A company that publishes real-time golf scores on the Internet has filed an antitrust lawsuit against America's PGA Tour, saying it should be able to sell those scores to other media.

Morris Communications, which owns The Florida Times-Union in Jacksonville and The Augusta Chronicle in Georgia, claim the Tour has monopolised real-time scores on its own website and prohibits Morris from selling its scoring package to a third party.

The tour said that while scores from Tour events are public knowledge, its scoring system is proprietary and it will "vigorously defend itself against the lawsuit.''

Morris has asked for a preliminary injunction that would keep the Tour from prohibiting the media group from selling its information until the lawsuit is resolved.
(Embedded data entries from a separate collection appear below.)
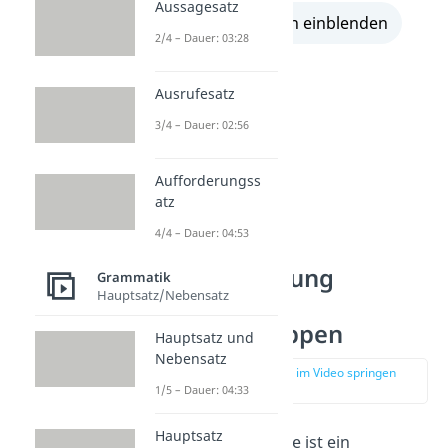
Aussagesatz
alle Lösungen einblenden
2/4 – Dauer: 03:28
Ausrufesatz
3/4 – Dauer: 02:56
Aufforderungss
atz
4/4 – Dauer: 04:53
Kommasetzung
Grammatik
Hauptsatz/Nebensatz
Übungen:
Infinitivgruppen
Hauptsatz und
Nebensatz
zur Stelle im Video springen
(02:18)
1/5 – Dauer: 04:33
Hauptsatz
Eine Infinitivgruppe ist ein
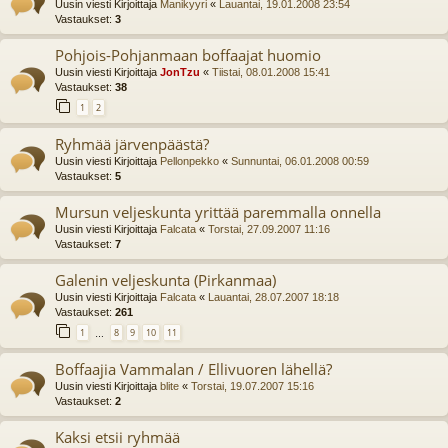
Uusin viesti Kirjoittaja
Manikyyri
«
Lauantai, 19.01.2008 23:54
Vastaukset:
3
Pohjois-Pohjanmaan boffaajat huomio
Uusin viesti Kirjoittaja
JonTzu
«
Tiistai, 08.01.2008 15:41
Vastaukset:
38
1
2
Ryhmää järvenpäästä?
Uusin viesti Kirjoittaja
Pellonpekko
«
Sunnuntai, 06.01.2008 00:59
Vastaukset:
5
Mursun veljeskunta yrittää paremmalla onnella
Uusin viesti Kirjoittaja
Falcata
«
Torstai, 27.09.2007 11:16
Vastaukset:
7
Galenin veljeskunta (Pirkanmaa)
Uusin viesti Kirjoittaja
Falcata
«
Lauantai, 28.07.2007 18:18
Vastaukset:
261
1
8
9
10
11
…
Boffaajia Vammalan / Ellivuoren lähellä?
Uusin viesti Kirjoittaja
blite
«
Torstai, 19.07.2007 15:16
Vastaukset:
2
Kaksi etsii ryhmää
"It's not about money,'' said Julian Miller, general manager of The Augusta Chronicle. "It's about how information is being disseminated. It's uncanny that a fight for free press is in the middle of a golf tournament, but that's where the Internet and traditional coverage are starting to clash.''

The Tour has developed a computerised system in which scores are tabulated and posted electronically as soon as a player completes a hole. It posts live scoring updates on its website (pgatour.com) which sells advertising.

Morris this year began sending two employees to each tournament. They work from the media centre and, using the PGA Tour scoring system, post their own real-time scores for CNSI.com and Morris news outlets.

Miller said the company sold its scoring package to the Denver Post during The International which was played at Castle Rock, Colorado in August.

"The PGA Tour has said we cannot come into their media centre, take the information and provide it to other media, except to post it on our own site,'' Miller said. "Our argument is, once we have it, it's in the public domain and we are free to report it wherever we can.''

Of concern to the Tour is that Morris is trying to cash in on the Tour's financial investment in the computerised scoring system. But Morris contends its real-time scores are updated more quickly than on the Tour's website.